NDSU needs farmers for variable-rate study
North Dakota State University put out a call this week for producers to help with a research project to investigate the effects of variable-rate fertilization on crop yields. John Nowatzki, NDSU agricultural machine systems specialist, leads the study.
"Increasingly, farmers are purchasing equipment capable of applying variable rates of fertilizer, but many farmers are reluctant to incorporate this practice," Nowatzki says. "It could be because there is little whole-field research available to evaluate its effectiveness. The most obvious reason to use variable-rate fertilization is to decrease input costs per unit of harvested crop."
Northern Plains crop producers are invited to participate in the program with up to four fields each.
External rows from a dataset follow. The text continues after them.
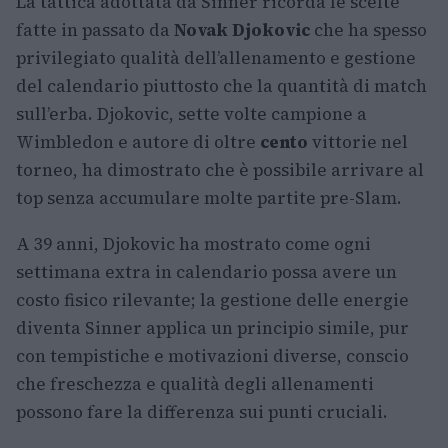
La tattica adottata da Sinner ricorda le scelte
fatte in passato da
Novak Djokovic
che ha spesso
privilegiato qualità dell’allenamento e gestione
del calendario piuttosto che la quantità di match
sull’erba. Djokovic, sette volte campione a
Wimbledon e autore di oltre
cento
vittorie nel
torneo, ha dimostrato che è possibile arrivare al
top senza accumulare molte partite pre-Slam.
A 39 anni, Djokovic ha mostrato come ogni
settimana extra in calendario possa avere un
costo fisico rilevante; la gestione delle energie
diventa Sinner applica un principio simile, pur
con tempistiche e motivazioni diverse, conscio
che freschezza e qualità degli allenamenti
possono fare la differenza sui punti cruciali.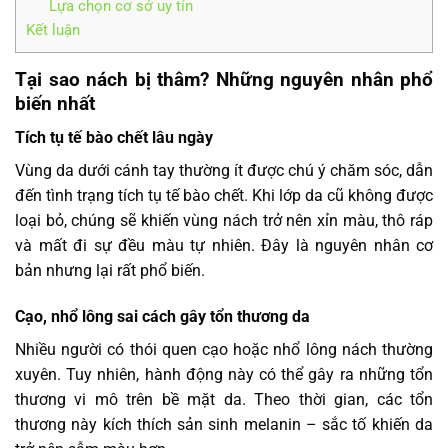
Lựa chọn cơ sở uy tín
Kết luận
Tại sao nách bị thâm? Những nguyên nhân phổ
biến nhất
Tích tụ tế bào chết lâu ngày
Vùng da dưới cánh tay thường ít được chú ý chăm sóc, dẫn
đến tình trạng tích tụ tế bào chết. Khi lớp da cũ không được
loại bỏ, chúng sẽ khiến vùng nách trở nên xỉn màu, thô ráp
và mất đi sự đều màu tự nhiên. Đây là nguyên nhân cơ
bản nhưng lại rất phổ biến.
Cạo, nhổ lông sai cách gây tổn thương da
Nhiều người có thói quen cạo hoặc nhổ lông nách thường
xuyên. Tuy nhiên, hành động này có thể gây ra những tổn
thương vi mô trên bề mặt da. Theo thời gian, các tổn
thương này kích thích sản sinh melanin – sắc tố khiến da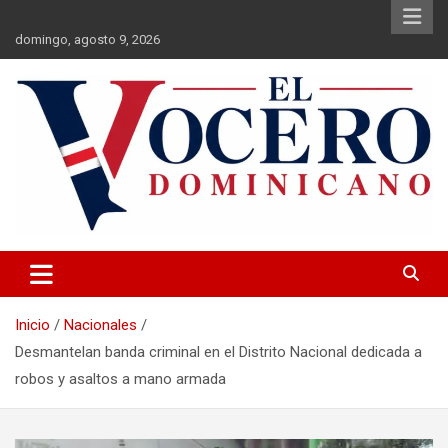
Saltar
al
domingo, agosto 9, 2026
contenido
El Vocero Dominicano
El Vocero Dominicano
Inicio
Nacionales
Desmantelan banda criminal en el Distrito Nacional dedicada a
robos y asaltos a mano armada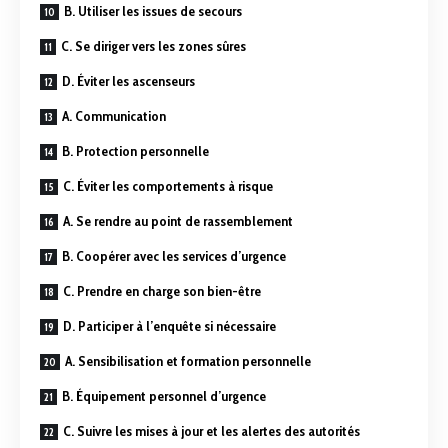
B. Utiliser les issues de secours
C. Se diriger vers les zones sûres
D. Éviter les ascenseurs
A. Communication
B. Protection personnelle
C. Éviter les comportements à risque
A. Se rendre au point de rassemblement
B. Coopérer avec les services d’urgence
C. Prendre en charge son bien-être
D. Participer à l’enquête si nécessaire
A. Sensibilisation et formation personnelle
B. Équipement personnel d’urgence
C. Suivre les mises à jour et les alertes des autorités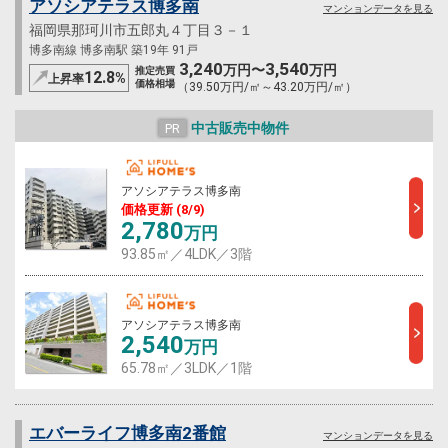
アソシアテラス博多南
マンションデータを見る
福岡県那珂川市五郎丸４丁目３－１
博多南線 博多南駅 築19年 91戸
3,240
3,540
万円〜
万円
推定売買
12.8
%
上昇率
価格相場
（39.50万円/㎡～43.20万円/㎡）
中古販売中物件
PR
アソシアテラス博多南
価格更新 (8/9)
2,780
万円
93.85㎡／4LDK／3階
アソシアテラス博多南
2,540
万円
65.78㎡／3LDK／1階
エバーライフ博多南2番館
マンションデータを見る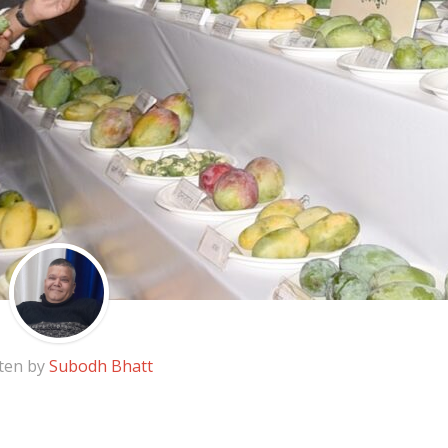
ten by
Subodh Bhatt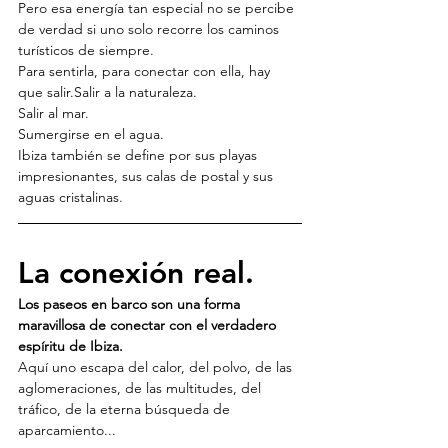
Pero esa energía tan especial no se percibe 
de verdad si uno solo recorre los caminos 
turísticos de siempre.
Para sentirla, para conectar con ella, hay 
que salir.Salir a la naturaleza.
Salir al mar.
Sumergirse en el agua.
Ibiza también se define por sus playas 
impresionantes, sus calas de postal y sus 
aguas cristalinas.
La conexión real.
Los paseos en barco son una forma 
maravillosa de conectar con el verdadero 
espíritu de Ibiza.
Aquí uno escapa del calor, del polvo, de las 
aglomeraciones, de las multitudes, del 
tráfico, de la eterna búsqueda de 
aparcamiento...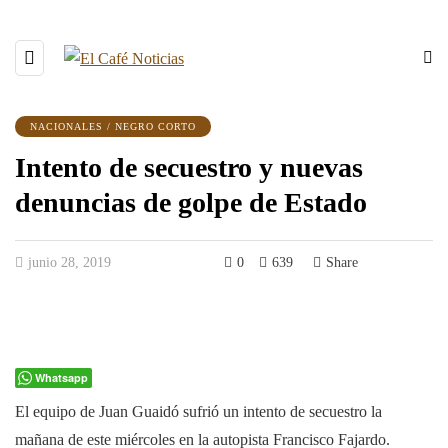
NACIONALES / NEGRO CORTO
Intento de secuestro y nuevas
denuncias de golpe de Estado
junio 28, 2019
0
639
Share
Whatsapp
El equipo de Juan Guaidó sufrió un intento de secuestro la
mañana de este miércoles en la autopista Francisco Fajardo.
Each field will be analyzed separately, but then combined into a single database to evaluate the effectiveness of variable-rate fertilization.
I asked Nowatzki if Canadian farmers could take part. "I will certainly include Canadian farmers but I need to find a source for free satellite imagery for them," he says. "The ZoneMap site I am using for this study uses the Normalized Difference Vegetation Index (NDVI) derived from Landsat imagery. I could use alternative methods to prepare the zone maps. For example, the farmers could send me previous years' yield data, a topographic map, or even they could prepare their own zones from their knowledge of the field."
If you're interested and you can provide the zone maps, you can email Nowatzki or call 701-231-8213. If you know of other variable-rate research studies that you think Grainews readers would be interested in, please email me.
More from today's notice:
Project participants will be required to soil test each zone separately. The producer will select the crop and yield goal. To compare the crop yield between variable rate and the normal practice of applying one fertilizer rate across the entire field, random sections of each zone will have fertilizer applied based on a composite soil test from all soil samples.
Nowatzki will use the as-applied fertilizer application maps and crop yield
monitor data from a GIS computer program to analyze the data. Participant requirements include supplying the geographic field description, cropping history, planned crop and yield goal for each field; soil sampling and
testing of each zone; testing a composite soil sample; doing the variable-rate
fertilization; sharing the as-applied map; harvesting the crop with a yield
monitor; and sharing the yield data.
NDSU will prepare zone and fertilizer application maps, provide the maps to the producers in their desired digital format and analyze the data at the end of the growing season.